How to complete this task: The expected output is each line below containing "Emoji", copied in full.
[[ Records supplied, beginning ]]
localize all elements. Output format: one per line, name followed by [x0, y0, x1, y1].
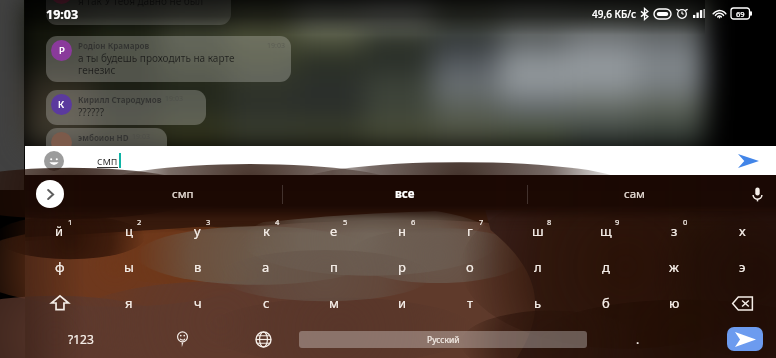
button[interactable]: ш	[504, 213, 572, 249]
staticText: ?123	[68, 331, 94, 347]
staticText: Кирилл Стародумов	[78, 94, 162, 105]
button[interactable]: все	[283, 175, 527, 213]
staticText: 1	[68, 217, 73, 227]
button[interactable]: о	[436, 249, 504, 285]
button[interactable]: ю	[640, 285, 708, 321]
button[interactable]: л	[504, 249, 572, 285]
staticText: я	[125, 294, 133, 312]
button[interactable]: б	[572, 285, 640, 321]
button[interactable]: п	[300, 249, 368, 285]
button[interactable]: ы	[94, 249, 163, 285]
staticText: сам	[624, 186, 645, 202]
staticText: 8	[547, 217, 552, 227]
staticText: ??????	[78, 105, 105, 119]
staticText: и	[398, 294, 407, 312]
staticText: 3	[206, 217, 211, 227]
button[interactable]: а	[232, 249, 300, 285]
button[interactable]: е	[300, 213, 368, 249]
button[interactable]: К	[46, 90, 206, 125]
button[interactable]: х	[708, 213, 776, 249]
button[interactable]: м	[300, 285, 368, 321]
button[interactable]: Send	[735, 148, 761, 174]
staticText: 69	[736, 9, 745, 19]
staticText: 2	[137, 217, 142, 227]
button[interactable]: .	[587, 321, 689, 357]
button[interactable]: щ	[572, 213, 640, 249]
button[interactable]: ?123	[25, 321, 137, 357]
staticText: смп	[172, 186, 194, 202]
button[interactable]: н	[368, 213, 436, 249]
button[interactable]: у	[163, 213, 232, 249]
button[interactable]: Backspace	[708, 285, 776, 321]
staticText: 0	[683, 217, 688, 227]
button[interactable]: э	[708, 249, 776, 285]
staticText: ш	[532, 222, 544, 240]
button[interactable]: Н	[46, 0, 231, 25]
button[interactable]: р	[368, 249, 436, 285]
staticText: ф	[55, 258, 65, 276]
button[interactable]: ч	[163, 285, 232, 321]
button[interactable]: Emoji	[42, 149, 66, 173]
button[interactable]: Expand suggestions	[36, 180, 64, 208]
button[interactable]: P	[46, 36, 291, 82]
button[interactable]: смп	[83, 175, 282, 213]
staticText: н	[398, 222, 406, 240]
staticText: смп	[97, 153, 118, 168]
button[interactable]: Русский	[299, 331, 587, 348]
button[interactable]: Send	[727, 327, 763, 351]
staticText: г	[467, 222, 473, 240]
staticText: а ты будешь проходить на карте генезис	[78, 51, 235, 77]
button[interactable]: эмбоион HD	[46, 128, 167, 160]
staticText: ч	[194, 294, 202, 312]
staticText: я так У тебя давно не был	[78, 0, 204, 8]
staticText: р	[398, 258, 406, 276]
button[interactable]: к	[232, 213, 300, 249]
button[interactable]: ф	[25, 249, 94, 285]
staticText: 19:03	[46, 6, 79, 23]
staticText: все	[395, 186, 415, 202]
button[interactable]: г	[436, 213, 504, 249]
button[interactable]: й	[25, 213, 94, 249]
button[interactable]: с	[232, 285, 300, 321]
staticText: 19:03	[267, 41, 285, 51]
staticText: ж	[669, 258, 679, 276]
button[interactable]: Voice input	[738, 175, 776, 213]
button[interactable]: Emoji	[137, 321, 227, 357]
staticText: 49,6 КБ/c	[592, 7, 636, 21]
staticText: 9	[615, 217, 620, 227]
staticText: к	[263, 222, 270, 240]
staticText: о	[466, 258, 474, 276]
staticText: д	[602, 258, 610, 276]
staticText: з	[671, 222, 678, 240]
staticText: 7	[479, 217, 484, 227]
button[interactable]: ь	[504, 285, 572, 321]
button[interactable]: я	[94, 285, 163, 321]
button[interactable]: ж	[640, 249, 708, 285]
button[interactable]: Change language	[227, 321, 299, 357]
staticText: 5	[343, 217, 348, 227]
staticText: ы	[124, 258, 134, 276]
staticText: е	[330, 222, 338, 240]
button[interactable]: т	[436, 285, 504, 321]
staticText: эмбоион HD	[78, 132, 129, 143]
staticText: ю	[669, 294, 680, 312]
button[interactable]: в	[163, 249, 232, 285]
button[interactable]: ц	[94, 213, 163, 249]
staticText: х	[739, 222, 746, 240]
button[interactable]: д	[572, 249, 640, 285]
staticText: в	[194, 258, 202, 276]
staticText: а	[262, 258, 270, 276]
staticText: P	[59, 44, 65, 57]
button[interactable]: сам	[528, 175, 740, 213]
staticText: п	[330, 258, 338, 276]
button[interactable]: и	[368, 285, 436, 321]
staticText: .	[636, 331, 640, 347]
staticText: у	[194, 222, 201, 240]
staticText: Родіон Крамаров	[78, 40, 150, 51]
staticText: Русский	[427, 334, 460, 346]
staticText: ь	[534, 294, 542, 312]
button[interactable]: Shift	[25, 285, 94, 321]
button[interactable]: з	[640, 213, 708, 249]
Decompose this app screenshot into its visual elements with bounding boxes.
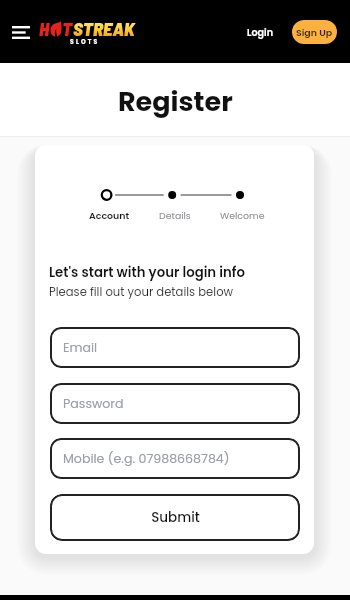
[[ Records supplied, end ]]
Written answer:
button[interactable]: Emoji	[42, 149, 66, 173]
button[interactable]: Emoji	[137, 321, 227, 357]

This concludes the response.